* [Problem requirements] Look through the data for the string "구금하고". Copy every line where it is found.
----- Source data -----
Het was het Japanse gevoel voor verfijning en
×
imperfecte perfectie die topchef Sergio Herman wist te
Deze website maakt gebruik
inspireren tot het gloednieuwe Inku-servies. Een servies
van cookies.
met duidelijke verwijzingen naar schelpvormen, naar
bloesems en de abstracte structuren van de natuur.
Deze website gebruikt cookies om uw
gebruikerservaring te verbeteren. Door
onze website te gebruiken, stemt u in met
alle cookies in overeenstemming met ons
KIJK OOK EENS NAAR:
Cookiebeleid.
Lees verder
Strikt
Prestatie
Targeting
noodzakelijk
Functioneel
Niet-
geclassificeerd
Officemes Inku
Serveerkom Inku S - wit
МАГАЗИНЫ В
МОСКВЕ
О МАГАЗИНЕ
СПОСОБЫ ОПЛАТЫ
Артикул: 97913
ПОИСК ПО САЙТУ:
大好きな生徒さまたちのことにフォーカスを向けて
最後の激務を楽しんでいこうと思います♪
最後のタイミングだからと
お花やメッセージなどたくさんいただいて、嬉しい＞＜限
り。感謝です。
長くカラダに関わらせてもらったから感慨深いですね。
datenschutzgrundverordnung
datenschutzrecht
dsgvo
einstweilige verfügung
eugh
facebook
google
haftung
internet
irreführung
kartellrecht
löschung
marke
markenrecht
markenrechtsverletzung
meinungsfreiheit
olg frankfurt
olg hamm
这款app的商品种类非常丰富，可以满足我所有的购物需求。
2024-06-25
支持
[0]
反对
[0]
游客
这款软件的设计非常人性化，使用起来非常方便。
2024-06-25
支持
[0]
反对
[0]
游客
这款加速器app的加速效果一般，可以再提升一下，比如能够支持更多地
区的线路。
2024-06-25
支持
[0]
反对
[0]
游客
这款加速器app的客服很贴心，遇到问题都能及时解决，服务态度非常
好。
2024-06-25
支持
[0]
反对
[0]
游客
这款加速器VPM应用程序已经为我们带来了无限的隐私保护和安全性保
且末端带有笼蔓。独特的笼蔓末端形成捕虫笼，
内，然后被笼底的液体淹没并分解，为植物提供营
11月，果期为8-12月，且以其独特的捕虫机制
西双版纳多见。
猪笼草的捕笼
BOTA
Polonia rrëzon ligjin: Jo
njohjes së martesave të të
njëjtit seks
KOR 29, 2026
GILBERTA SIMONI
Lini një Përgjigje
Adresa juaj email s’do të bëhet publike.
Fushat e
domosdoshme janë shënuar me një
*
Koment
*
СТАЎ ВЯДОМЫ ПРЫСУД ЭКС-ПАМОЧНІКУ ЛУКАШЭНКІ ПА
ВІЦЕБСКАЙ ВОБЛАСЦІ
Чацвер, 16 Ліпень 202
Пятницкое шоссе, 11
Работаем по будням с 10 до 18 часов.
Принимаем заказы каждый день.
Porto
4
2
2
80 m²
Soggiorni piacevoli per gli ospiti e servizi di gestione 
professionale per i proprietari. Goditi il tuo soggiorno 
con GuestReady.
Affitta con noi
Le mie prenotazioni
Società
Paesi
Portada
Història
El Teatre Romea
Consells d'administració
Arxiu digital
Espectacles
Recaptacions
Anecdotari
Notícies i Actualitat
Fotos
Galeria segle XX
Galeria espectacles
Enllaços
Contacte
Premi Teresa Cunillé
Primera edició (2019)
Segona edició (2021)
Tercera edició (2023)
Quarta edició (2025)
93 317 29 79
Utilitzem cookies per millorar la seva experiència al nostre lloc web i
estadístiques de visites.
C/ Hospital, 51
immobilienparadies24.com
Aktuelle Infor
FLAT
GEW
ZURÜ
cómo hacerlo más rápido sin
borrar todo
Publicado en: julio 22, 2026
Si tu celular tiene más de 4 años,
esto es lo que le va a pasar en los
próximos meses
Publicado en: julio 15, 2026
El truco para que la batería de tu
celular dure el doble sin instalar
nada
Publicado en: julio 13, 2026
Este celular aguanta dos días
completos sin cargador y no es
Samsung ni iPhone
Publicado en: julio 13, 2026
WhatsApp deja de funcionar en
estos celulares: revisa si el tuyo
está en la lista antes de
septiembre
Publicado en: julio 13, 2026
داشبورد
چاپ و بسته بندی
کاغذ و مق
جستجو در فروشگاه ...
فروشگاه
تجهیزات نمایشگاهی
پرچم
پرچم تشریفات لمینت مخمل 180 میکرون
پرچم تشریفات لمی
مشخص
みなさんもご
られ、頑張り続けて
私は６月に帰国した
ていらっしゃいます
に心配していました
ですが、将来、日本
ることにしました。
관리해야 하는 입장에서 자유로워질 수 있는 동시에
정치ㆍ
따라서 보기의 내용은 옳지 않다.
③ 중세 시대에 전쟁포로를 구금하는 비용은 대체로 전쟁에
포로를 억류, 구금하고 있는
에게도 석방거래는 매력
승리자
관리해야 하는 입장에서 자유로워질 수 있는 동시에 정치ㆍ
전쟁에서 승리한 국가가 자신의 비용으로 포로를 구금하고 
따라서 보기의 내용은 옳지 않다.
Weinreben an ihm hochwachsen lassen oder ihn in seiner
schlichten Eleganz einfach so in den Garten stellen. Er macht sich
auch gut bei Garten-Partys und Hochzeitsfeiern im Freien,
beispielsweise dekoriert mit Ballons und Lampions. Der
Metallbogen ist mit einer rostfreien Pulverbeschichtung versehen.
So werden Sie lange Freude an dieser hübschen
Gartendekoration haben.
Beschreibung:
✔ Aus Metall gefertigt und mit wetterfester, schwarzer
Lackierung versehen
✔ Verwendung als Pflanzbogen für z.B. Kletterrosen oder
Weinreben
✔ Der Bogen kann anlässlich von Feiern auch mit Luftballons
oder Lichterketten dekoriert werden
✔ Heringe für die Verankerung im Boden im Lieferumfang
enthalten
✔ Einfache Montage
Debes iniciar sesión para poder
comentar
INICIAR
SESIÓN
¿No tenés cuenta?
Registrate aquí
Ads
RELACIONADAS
-----
* [Task solution]
포로를 억류, 구금하고 있는
전쟁에서 승리한 국가가 자신의 비용으로 포로를 구금하고 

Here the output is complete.